VisualWebInstruct: Scaling up Multimodal Instruction Data through Web Search
Yiming Jia, Jiachen Li, Xiang Yue, Bo Li, Ping Nie, Kai Zou, Wenhu Chen
TL;DR
This work addresses the limited availability of reasoning-focused multimodal data by proposing VisualWebInstruct, a scalable pipeline that mines the web using 30k seed images to assemble ~1.04M consistency-verified QA pairs across multiple disciplines. By refining data with GPT-4o and alignment with web content, the dataset emphasizes high-quality, diverse visual and text-based reasoning prompts. Fine-tuning a 7B-parameter model (MAmmoTH-VL2) on VisualWebInstruct yields strong visual reasoning across seven benchmarks, achieving state-of-the-art results among open-source models and competitive performance with larger or proprietary systems. The dataset and model demonstrate the practical potential of web-scale multimodal data for advancing reasoning in vision-language models, with plans to expand data via additional search rounds.
Abstract
Vision-Language Models have made significant progress on many perception-focused tasks. However, their progress on reasoning-focused tasks remains limited due to the lack of high-quality and diverse training data. In this work, we aim to address the scarcity of reasoning-focused multimodal datasets. We propose VisualWebInstruct, a novel approach that leverages search engines to create a diverse and high-quality dataset spanning multiple disciplines, including mathematics, physics, finance, and chemistry, etc. Starting with a meticulously selected set of 30,000 seed images, we employ Google Image Search to identify websites containing similar images. We collect and process HTML data from over 700K unique URLs. Through a pipeline of content extraction, filtering, and synthesis, we construct a dataset of approximately 900K question-answer (QA) pairs, with 40% consisting of visual QA pairs and the remaining comprising text-based QA pairs.

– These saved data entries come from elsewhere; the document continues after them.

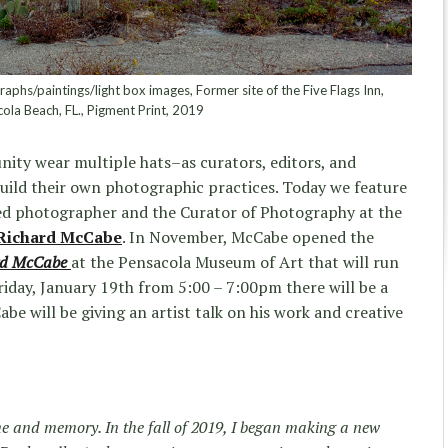
hs/paintings/light box images, Former site of the Five Flags Inn,
ola Beach, FL., Pigment Print, 2019
ity wear multiple hats–as curators, editors, and
build their own photographic practices. Today we feature
ed photographer and the Curator of Photography at the
Richard McCabe
. In November, McCabe opened the
rd McCabe
at the Pensacola Museum of Art that will run
iday, January 19th from 5:00 – 7:00pm there will be a
e will be giving an artist talk on his work and creative
me and memory. In the fall of 2019, I began making a new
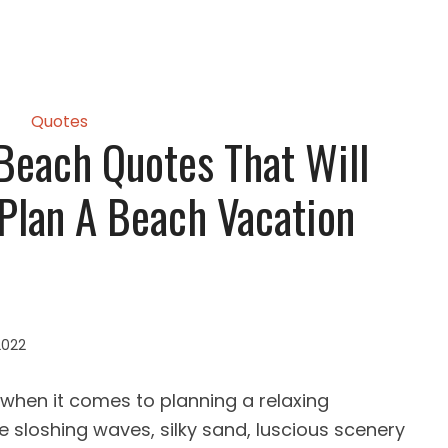
Quotes
 Beach Quotes That Will
 Plan A Beach Vacation
2022
when it comes to planning a relaxing
e sloshing waves, silky sand, luscious scenery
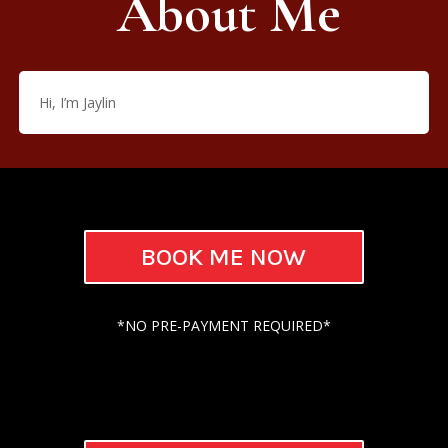
About Me
Hi, I’m Jaylin
BOOK ME NOW
*NO PRE-PAYMENT REQUIRED*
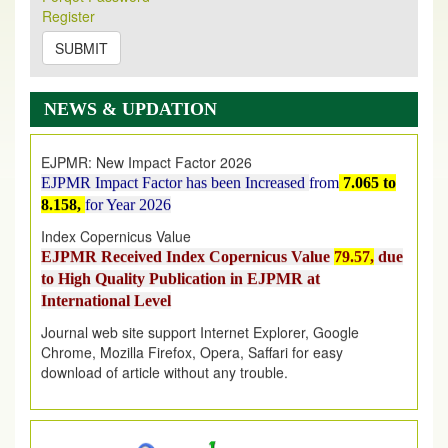
Register
2026
Issue has been Published,
Kindly check it
on
https://www.ejpmr.com/issue
SUBMIT
EJPMR: AUGUST ISSUE PUBLISHED
AUGUST 2026
issue has been successfully launched
NEWS & UPDATION
on
1
AUGUST
2026.
EJPMR: New Impact Factor 2026
EJPMR Impact Factor has been Increased
from
7.065 to
8.158,
for Year 2026
Index Copernicus Value
EJPMR Received Index Copernicus Value
79.57,
due
to High Quality Publication in EJPMR at
International Level
Journal web site support Internet Explorer, Google
Chrome, Mozilla Firefox, Opera, Saffari for easy
download of article without any trouble.
.
Article Invited for Publication
Article are invited for publication in EJPMR Coming Issue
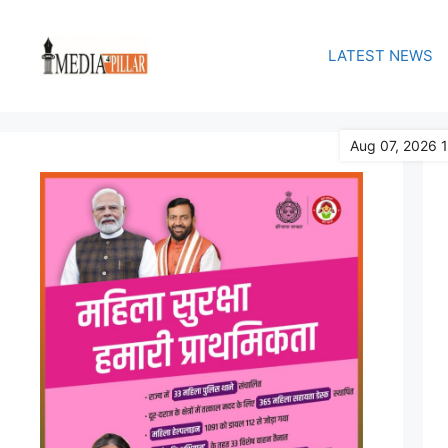
Skip
to
LATEST NEWS
content
Aug 07, 2026 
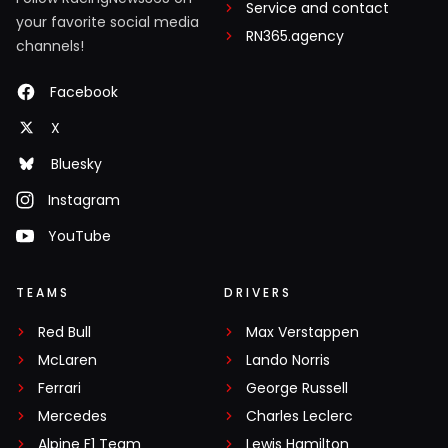
Service and contact
your favorite social media
RN365.agency
channels!
Facebook
X
Bluesky
Instagram
YouTube
TEAMS
DRIVERS
Red Bull
Max Verstappen
McLaren
Lando Norris
Ferrari
George Russell
Mercedes
Charles Leclerc
Alpine F1 Team
Lewis Hamilton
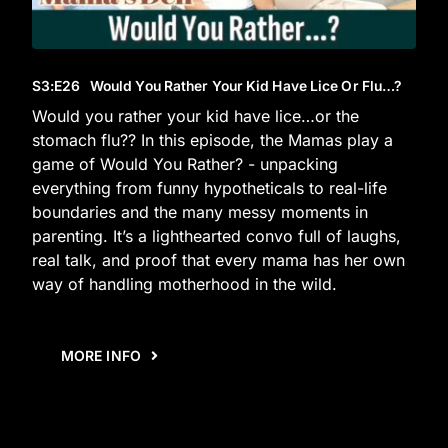
S3
:E
26
Would You Rather Your Kid Have Lice Or Flu…?
Would you rather your kid have lice…or the
stomach flu?? In this episode, the Mamas play a
game of Would You Rather? - unpacking
everything from funny hypotheticals to real-life
boundaries and the many messy moments in
parenting. It’s a lighthearted convo full of laughs,
real talk, and proof that every mama has her own
way of handling motherhood in the wild.
MORE INFO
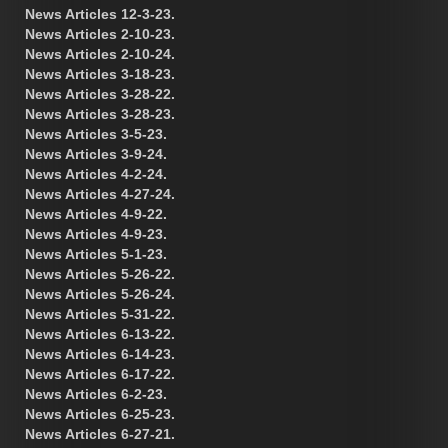
News Articles 12-3-23.
News Articles 2-10-23.
News Articles 2-10-24.
News Articles 3-18-23.
News Articles 3-28-22.
News Articles 3-28-23.
News Articles 3-5-23.
News Articles 3-9-24.
News Articles 4-2-24.
News Articles 4-27-24.
News Articles 4-9-22.
News Articles 4-9-23.
News Articles 5-1-23.
News Articles 5-26-22.
News Articles 5-26-24.
News Articles 5-31-22.
News Articles 6-13-22.
News Articles 6-14-23.
News Articles 6-17-22.
News Articles 6-2-23.
News Articles 6-25-23.
News Articles 6-27-21.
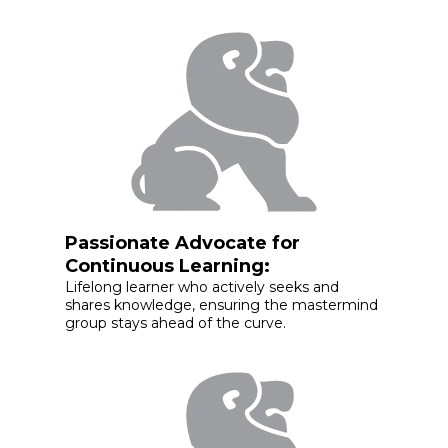
Passionate Advocate for
Continuous Learning:
Lifelong learner who actively seeks and
shares knowledge, ensuring the mastermind
group stays ahead of the curve.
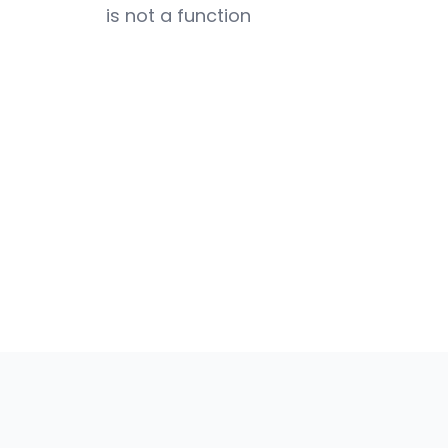
is not a function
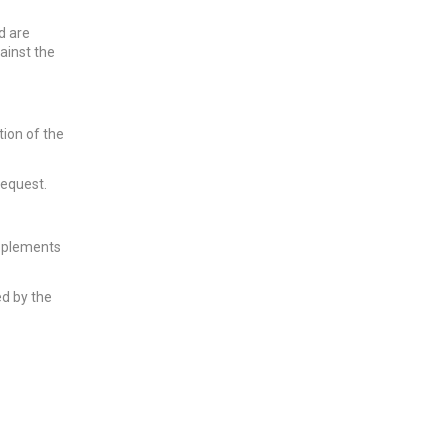
d are
ainst the
tion of the
request.
pplements
ed by the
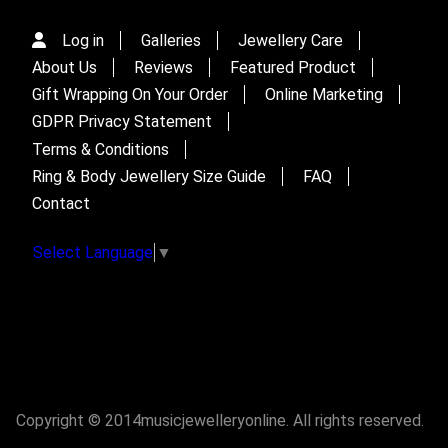
Log in
Galleries
Jewellery Care
About Us
Reviews
Featured Product
Gift Wrapping On Your Order
Online Marketing
GDPR Privacy Statement
Terms & Conditions
Ring & Body Jewellery Size Guide
FAQ
Contact
Select Language
▼
Copyright © 2014musicjewelleryonline. All rights reserved.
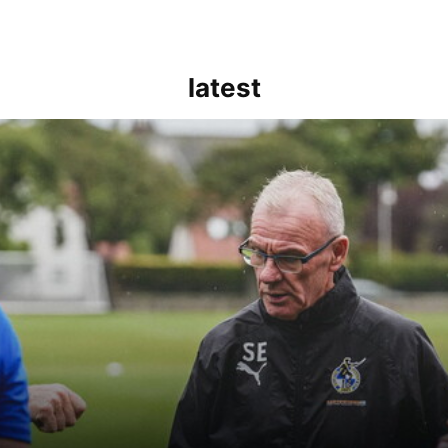
latest
kout for us" | Steve Evans reflects on Bristol Rovers' draw with Burn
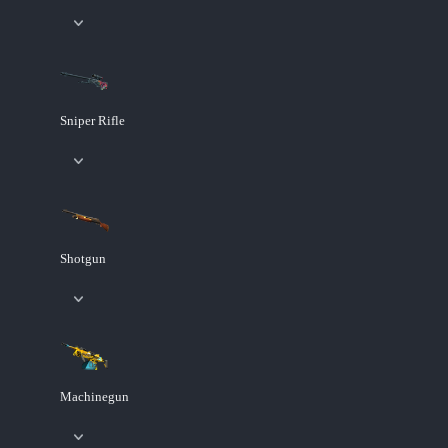
Sniper Rifle
Shotgun
Machinegun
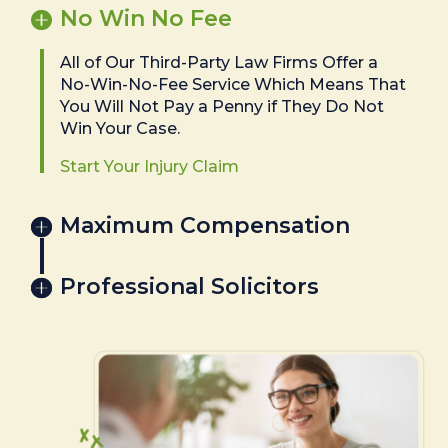
No Win No Fee
All of Our Third-Party Law Firms Offer a
No-Win-No-Fee Service Which Means That
You Will Not Pay a Penny if They Do Not
Win Your Case.
Start Your Injury Claim
Maximum Compensation
Professional Solicitors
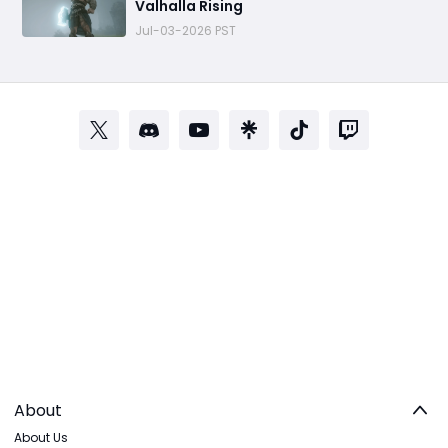
Valhalla Rising
Jul-03-2026 PST
About
About Us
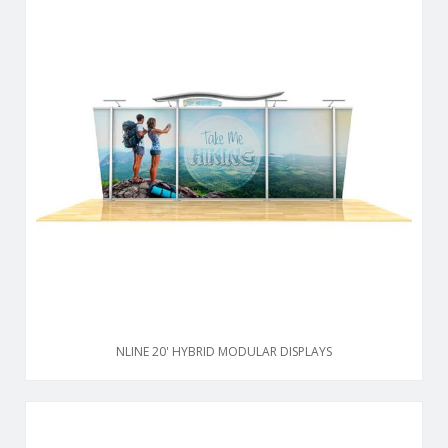
NLINE 20' HYBRID MODULAR DISPLAYS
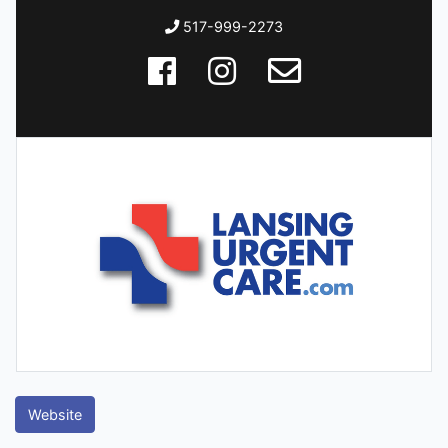
517-999-2273
Website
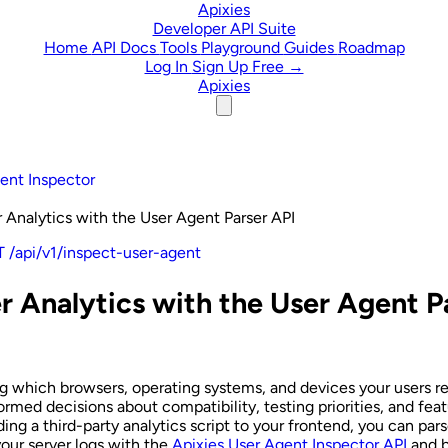
Skip to content
Apixies
Developer API Suite
Home
API Docs
Tools
Playground
Guides
Roadmap
Log In
Sign Up Free →
Apixies
ent Inspector
 Analytics with the User Agent Parser API
 /api/v1/inspect-user-agent
r Analytics with the User Agent P
 which browsers, operating systems, and devices your users re
rmed decisions about compatibility, testing priorities, and feat
ding a third-party analytics script to your frontend, you can pa
your server logs with the
Apixies User Agent Inspector API
and b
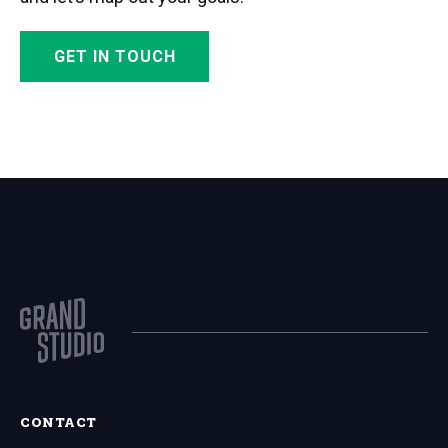
GET IN TOUCH
CONTACT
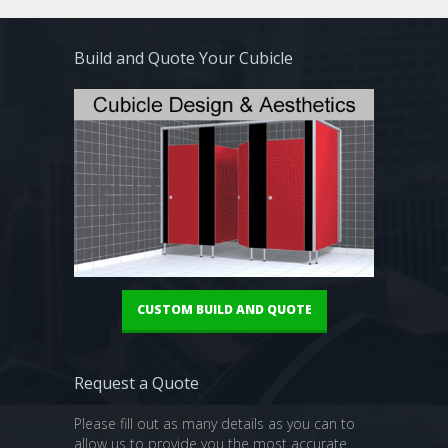
Build and Quote Your Cubicle
CUSTOM BUILD AND QUOTE
Request a Quote
Please fill out as many details as you can to
allow us to provide you the most accurate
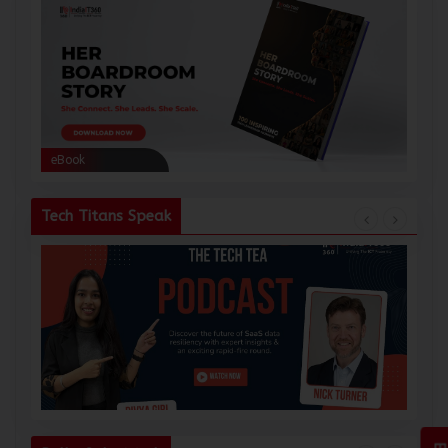
eBook
eBoo
Tech Titans Speak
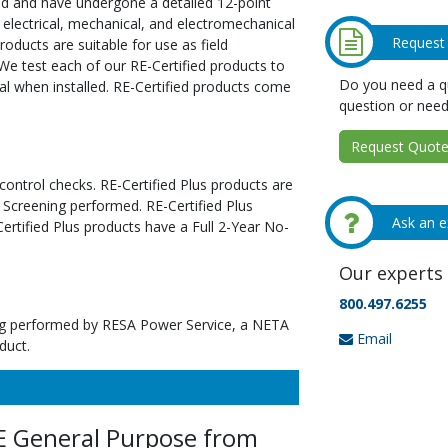
ed and have undergone a detailed 12-point
 electrical, mechanical, and electromechanical
Request
oducts are suitable for use as field
We test each of our RE-Certified products to
Do you need a qu
al when installed. RE-Certified products come
question or need
Request Quote 
 control checks. RE-Certified Plus products are
 Screening performed. RE-Certified Plus
Ask an e
tified Plus products have a Full 2-Year No-
Our experts 
800.497.6255
ting performed by RESA Power Service, a NETA
Email
duct.
E General Purpose from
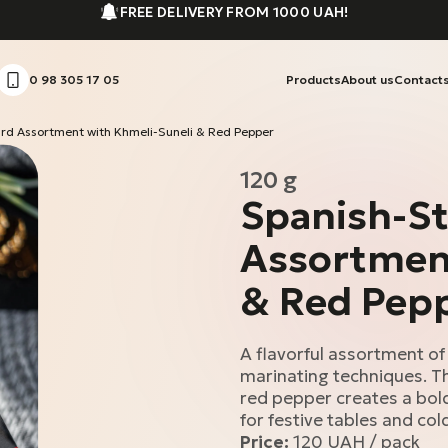
FREE DELIVERY FROM 1000 UAH!
0 98 305 17 05
Products
About us
Contact
ard Assortment with Khmeli-Suneli & Red Pepper
120 g
Spanish-St
Assortment
& Red Pep
A flavorful assortment of
marinating techniques. Th
red pepper creates a bold,
for festive tables and col
Price:
120 UAH / pack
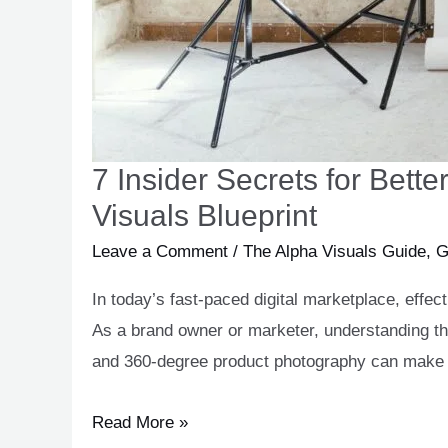
7 Insider Secrets for Bet
Visuals Blueprint
Leave a Comment
/
The Alpha Visuals Guide
,
G
In today’s fast-paced digital marketplace, effe
As a brand owner or marketer, understanding t
and 360-degree product photography can make al
Read More »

Models fine-tuned on VisualWebInstruct demonstrate significant performance improvements: (1) fine-tuning on Llava-OV results in 10-20 absolute points improvement across benchmarks, and (2) fine-tuning from MAmmoTH-VL yields a 5 absolute points gain across benchmarks. Our best model, MAmmoTH-VL2, achieves state-of-the-art performance within the 10B parameter class on MMMU-Pro (40.7), MathVerse (42.6), and DynaMath (55.7). These results highlight the effectiveness of our dataset in enhancing the reasoning capabilities of vision-language models for complex multimodal tasks.